TASK BRIEF. Starting at the line with "post, though they", retype every line through the end of the listing exactly as written, and nothing before it.
——
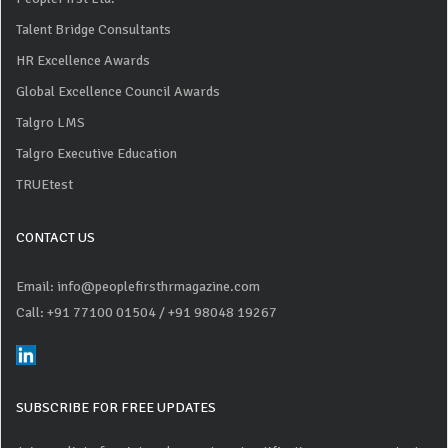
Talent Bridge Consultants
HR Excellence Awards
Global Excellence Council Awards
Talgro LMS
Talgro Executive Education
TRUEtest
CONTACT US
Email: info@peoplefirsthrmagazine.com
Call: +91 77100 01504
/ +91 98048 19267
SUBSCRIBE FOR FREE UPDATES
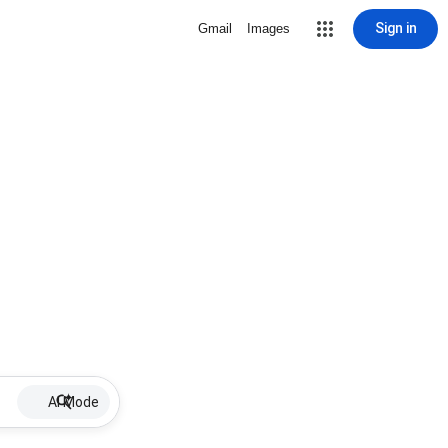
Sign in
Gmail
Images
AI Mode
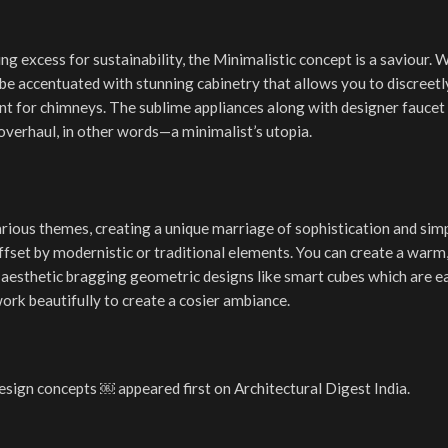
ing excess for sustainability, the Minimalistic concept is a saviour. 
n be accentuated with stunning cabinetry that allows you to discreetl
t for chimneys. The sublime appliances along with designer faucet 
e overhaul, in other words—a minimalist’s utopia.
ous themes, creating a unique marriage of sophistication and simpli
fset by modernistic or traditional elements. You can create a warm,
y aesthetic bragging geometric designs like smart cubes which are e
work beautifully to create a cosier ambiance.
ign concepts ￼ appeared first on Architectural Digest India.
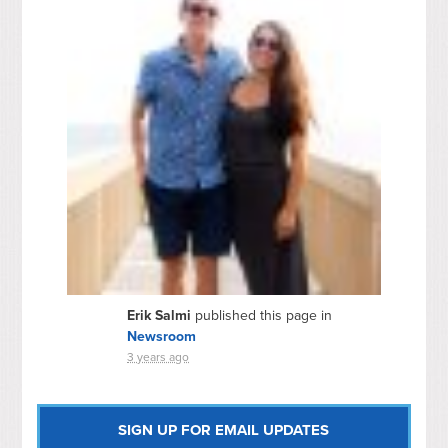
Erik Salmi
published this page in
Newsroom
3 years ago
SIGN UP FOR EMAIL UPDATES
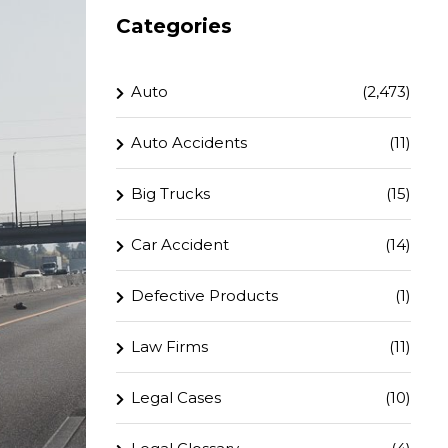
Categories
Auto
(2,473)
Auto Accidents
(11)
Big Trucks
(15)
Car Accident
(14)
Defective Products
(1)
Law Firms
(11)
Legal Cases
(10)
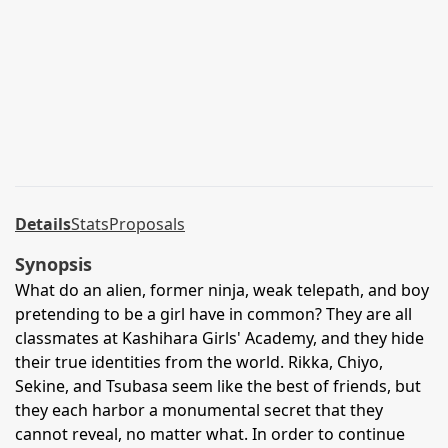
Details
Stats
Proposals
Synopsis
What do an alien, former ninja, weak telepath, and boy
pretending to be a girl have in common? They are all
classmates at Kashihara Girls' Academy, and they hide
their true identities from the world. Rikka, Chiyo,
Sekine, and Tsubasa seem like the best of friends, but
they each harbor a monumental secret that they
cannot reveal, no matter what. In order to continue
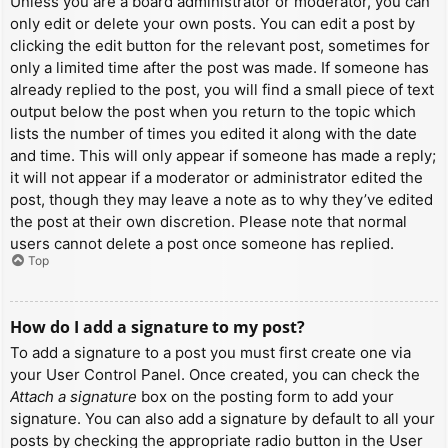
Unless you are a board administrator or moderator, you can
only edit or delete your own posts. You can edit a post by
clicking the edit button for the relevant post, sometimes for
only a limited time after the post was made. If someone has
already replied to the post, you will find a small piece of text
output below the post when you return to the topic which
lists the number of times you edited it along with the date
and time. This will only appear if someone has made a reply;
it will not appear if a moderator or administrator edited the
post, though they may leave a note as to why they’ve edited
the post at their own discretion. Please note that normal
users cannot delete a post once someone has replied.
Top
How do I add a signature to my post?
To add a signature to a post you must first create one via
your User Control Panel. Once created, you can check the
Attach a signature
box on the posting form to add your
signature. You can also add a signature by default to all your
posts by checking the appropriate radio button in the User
——
RESULT.
post, though they may leave a note as to why they’ve edited
the post at their own discretion. Please note that normal
users cannot delete a post once someone has replied.
Top
How do I add a signature to my post?
To add a signature to a post you must first create one via
your User Control Panel. Once created, you can check the
Attach a signature
box on the posting form to add your
signature. You can also add a signature by default to all your
posts by checking the appropriate radio button in the User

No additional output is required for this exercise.